Alle Menschen sind also Ritualisten, bewusst oder unbewusst. Die bewussten begnügen sich meistens mit ein paar sehr einfachen und elementaren Symbolen; die unbewussten werden ihrer nicht satt, weil sie ganz wahnsinnig ritualistisch sind. Der Eine wird Ritualist genannt, weil er einen Brauch ersann und ihn festhält; der andere nennt sich Anti-Ritualist, weil er tausende befolgt und es vergisst. Dasselbe Verhältnis wie zwischen dem bewussten und unbewussten Ritualisten, welches ich mit einiger unvermeidlicher Länge zu schildern versuchte, besteht zwischen dem bewussten und unbewussten Idealisten. Es ist ganz töricht, über Zyniker und Materialisten loszuziehen: es gibt keine Zyniker und es gibt keine Materialisten. Ein jeder ist Idealist: nur verfällt er manchmal auf ein falsches Ideal. Ein jeder ist ein unverbesserlicher Sentimentalist: leider ist sein Sentimentalismus oft ein falscher. Wenn wir z. B. von einem gewissenlosen Geldmenschen sprechen und sagen, dass er alles um Geld täte, so drücken wir uns ganz inakkurat aus und verleumden ihn stark. Er täte viel um Geld, aber nicht Alles; so würde er die eigene Seele verkaufen und täte er, wie Mirabeau so witzig bemerkt, sehr weise daran, Schmutz gegen Geld einzutauschen. Er würde die Menschen drücken und erpressen; aber man darf nicht vergessen, dass Seele und Menschheit keine Dinge sind, an die er glaubt. Er hat Ideale, zarte, oft unbestimmte Ideale, die er nicht um Geld verletzen würde. Er würde z. B. nicht um Geld aus der Suppenschüssel trinken; und nicht um Geld seine Frackschösse nach vorne tragen; und nicht um Geld die Nachricht verbreiten, dass er an Gehirnerweichung leide. Das Leben hat uns bewiesen, dass es mit den Idealen wie mit den Bräuchen eine gleiche Bewandtnis hat. Dass, während zweifelsohne Menschen, welche unweltlichen Idealen nachhängen, leicht zum Fanatismus neigen, uns betreffs des Fanatismus eine weit grössere und ständigere Gefahr von Jenen droht, die sich weltlichen Idealen hingeben.

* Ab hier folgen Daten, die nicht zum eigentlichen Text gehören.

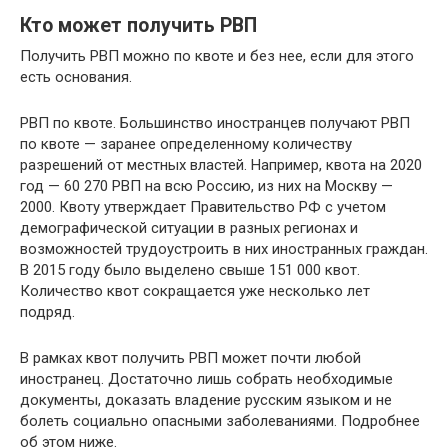
Кто может получить РВП
Получить РВП можно по квоте и без нее, если для этого
есть основания.
РВП по квоте. Большинство иностранцев получают РВП
по квоте — заранее определенному количеству
разрешений от местных властей. Например, квота на 2020
год — 60 270 РВП на всю Россию, из них на Москву —
2000. Квоту утверждает Правительство РФ с учетом
демографической ситуации в разных регионах и
возможностей трудоустроить в них иностранных граждан.
В 2015 году было выделено свыше 151 000 квот.
Количество квот сокращается уже несколько лет
подряд.
В рамках квот получить РВП может почти любой
иностранец. Достаточно лишь собрать необходимые
документы, доказать владение русским языком и не
болеть социально опасными заболеваниями. Подробнее
об этом ниже.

Die Leute, welche sagen, dass ein Ideal etwas Gefährliches, Beirrendes und Berauschendes sei, haben vollständig recht. Aber am betrügerischsten ist die unideale Sorte von Idealen, am wenigsten trügerisch die wahrhaften Ideale. Diese wirken ernüchternd auf die Gemüter wie die Bergspitzen, wie die Abgründe und der unermessliche Raum. Ich gebe zu, dass es ein starker Missgriff ist, eine Wolke für einen Berg zu halten; aber immerhin war die Wolke, die man dafür halten konnte, der Erde sehr nahe. Ebenso müssen wir zugeben, dass es nicht ungefährlich ist, etwas Praktisches für ein Ideal zu halten. Das allergefährlichste Ideal aber ist dasjenige, das praktisch aussieht. Ein hohes Ideal zu erreichen, ist unendlich schwer, deshalb werden wir uns schwerlich weismachen, dass wir es erreicht haben. Ein billiges Ideal zu erreichen, ist leicht; deshalb können wir uns mit Leichtigkeit dem Glauben hingeben, dass wir es erreicht haben, wenn wir im Grunde gar nichts erreicht haben. Zum Beispiel: Es mag der Wunsch, ein Erzengel zu werden, kühn genug sein, aber derjenige, der ihn gefasst hat, wird Askese oder gar Verzückung zur Schau tragen, schwerlich aber Selbsttäuschung. Er würde sich nicht einbilden, ein Erzengel zu sein und mit den Händen schlagen, als wären sie Flügel. Aber gesetzt den Fall, ein normal veranlagter Mensch hätte den heftigen Wunsch, ein Gentleman zu sein! Wer nur ein wenig Menschenkenntnis besitzt, weiss, dass nach Ablauf von neun Wochen sich jener einbilden würde, ein Gentleman zu sein. Und da es natürlich nicht der Fall wäre, wird das Resultat eine sehr reale Zersetzung und Kalamität des sozialen Lebens sein. Nicht die hohen Ideale bringen die Welt aus den Fugen, die niedrigen und zahmen Ideale tun es.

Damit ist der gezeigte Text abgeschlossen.